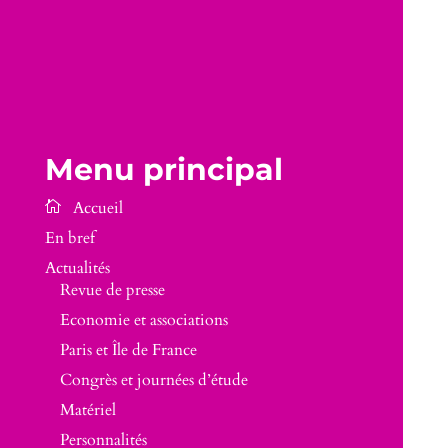
Menu principal
En bref
Actualités
Revue de presse
Economie et associations
Paris et Île de France
Congrès et journées d’étude
Matériel
Personnalités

### EXERCISE REQUIREMENTS
Transcribe, without alteration, the line that contains "Revue de presse" together with all lines after it in the listing above.

### RESPONSE TO THIS TASK
Revue de presse
Economie et associations
Paris et Île de France
Congrès et journées d’étude
Matériel
Personnalités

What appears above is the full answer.